Work to be completed: Please write out each entry exactly as it appears.

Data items
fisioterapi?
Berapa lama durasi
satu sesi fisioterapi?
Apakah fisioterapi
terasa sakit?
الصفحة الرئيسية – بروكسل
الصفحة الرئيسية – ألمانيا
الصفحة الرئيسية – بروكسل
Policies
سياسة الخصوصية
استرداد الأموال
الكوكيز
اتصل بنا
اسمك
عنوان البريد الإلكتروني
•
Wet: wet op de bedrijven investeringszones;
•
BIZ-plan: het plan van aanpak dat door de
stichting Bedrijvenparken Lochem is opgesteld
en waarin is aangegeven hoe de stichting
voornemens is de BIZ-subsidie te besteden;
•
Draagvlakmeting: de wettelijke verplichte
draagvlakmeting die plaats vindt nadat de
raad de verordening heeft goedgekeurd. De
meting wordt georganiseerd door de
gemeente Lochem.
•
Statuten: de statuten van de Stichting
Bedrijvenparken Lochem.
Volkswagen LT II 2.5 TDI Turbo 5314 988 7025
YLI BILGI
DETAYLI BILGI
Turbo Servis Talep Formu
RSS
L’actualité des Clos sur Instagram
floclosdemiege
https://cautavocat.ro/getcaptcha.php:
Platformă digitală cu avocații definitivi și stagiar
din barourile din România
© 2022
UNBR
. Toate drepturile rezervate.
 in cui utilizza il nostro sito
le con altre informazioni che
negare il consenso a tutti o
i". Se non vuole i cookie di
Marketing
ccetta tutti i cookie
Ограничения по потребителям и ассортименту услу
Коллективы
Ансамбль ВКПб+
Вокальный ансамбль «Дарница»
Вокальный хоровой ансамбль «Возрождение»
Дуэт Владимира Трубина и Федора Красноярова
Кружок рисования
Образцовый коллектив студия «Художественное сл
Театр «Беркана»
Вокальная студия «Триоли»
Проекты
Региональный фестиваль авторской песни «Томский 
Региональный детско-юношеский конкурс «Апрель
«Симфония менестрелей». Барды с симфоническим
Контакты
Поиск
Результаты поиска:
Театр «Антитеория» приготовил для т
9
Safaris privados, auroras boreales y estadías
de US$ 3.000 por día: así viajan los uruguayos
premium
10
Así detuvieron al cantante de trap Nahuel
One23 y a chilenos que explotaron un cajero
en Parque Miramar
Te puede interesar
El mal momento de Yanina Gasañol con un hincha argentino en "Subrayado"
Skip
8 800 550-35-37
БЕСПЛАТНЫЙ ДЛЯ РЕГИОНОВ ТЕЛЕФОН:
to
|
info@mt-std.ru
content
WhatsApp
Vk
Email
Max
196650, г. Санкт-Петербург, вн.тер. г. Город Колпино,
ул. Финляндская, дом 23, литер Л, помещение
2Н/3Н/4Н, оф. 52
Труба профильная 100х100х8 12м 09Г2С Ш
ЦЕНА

Output of the task:
fisioterapi?
Berapa lama durasi
satu sesi fisioterapi?
Apakah fisioterapi
terasa sakit?
الصفحة الرئيسية – بروكسل
الصفحة الرئيسية – ألمانيا
الصفحة الرئيسية – بروكسل
Policies
سياسة الخصوصية
استرداد الأموال
الكوكيز
اتصل بنا
اسمك
عنوان البريد الإلكتروني
•
Wet: wet op de bedrijven investeringszones;
•
BIZ-plan: het plan van aanpak dat door de
stichting Bedrijvenparken Lochem is opgesteld
en waarin is aangegeven hoe de stichting
voornemens is de BIZ-subsidie te besteden;
•
Draagvlakmeting: de wettelijke verplichte
draagvlakmeting die plaats vindt nadat de
raad de verordening heeft goedgekeurd. De
meting wordt georganiseerd door de
gemeente Lochem.
•
Statuten: de statuten van de Stichting
Bedrijvenparken Lochem.
Volkswagen LT II 2.5 TDI Turbo 5314 988 7025
YLI BILGI
DETAYLI BILGI
Turbo Servis Talep Formu
RSS
L’actualité des Clos sur Instagram
floclosdemiege
https://cautavocat.ro/getcaptcha.php:
Platformă digitală cu avocații definitivi și stagiar
din barourile din România
© 2022
UNBR
. Toate drepturile rezervate.
 in cui utilizza il nostro sito
le con altre informazioni che
negare il consenso a tutti o
i". Se non vuole i cookie di
Marketing
ccetta tutti i cookie
Ограничения по потребителям и ассортименту услу
Коллективы
Ансамбль ВКПб+
Вокальный ансамбль «Дарница»
Вокальный хоровой ансамбль «Возрождение»
Дуэт Владимира Трубина и Федора Красноярова
Кружок рисования
Образцовый коллектив студия «Художественное сл
Театр «Беркана»
Вокальная студия «Триоли»
Проекты
Региональный фестиваль авторской песни «Томский 
Региональный детско-юношеский конкурс «Апрель
«Симфония менестрелей». Барды с симфоническим
Контакты
Поиск
Результаты поиска:
Театр «Антитеория» приготовил для т
9
Safaris privados, auroras boreales y estadías
de US$ 3.000 por día: así viajan los uruguayos
premium
10
Así detuvieron al cantante de trap Nahuel
One23 y a chilenos que explotaron un cajero
en Parque Miramar
Te puede interesar
El mal momento de Yanina Gasañol con un hincha argentino en "Subrayado"
Skip
8 800 550-35-37
БЕСПЛАТНЫЙ ДЛЯ РЕГИОНОВ ТЕЛЕФОН:
to
|
info@mt-std.ru
content
WhatsApp
Vk
Email
Max
196650, г. Санкт-Петербург, вн.тер. г. Город Колпино,
ул. Финляндская, дом 23, литер Л, помещение
2Н/3Н/4Н, оф. 52
Труба профильная 100х100х8 12м 09Г2С Ш
ЦЕНА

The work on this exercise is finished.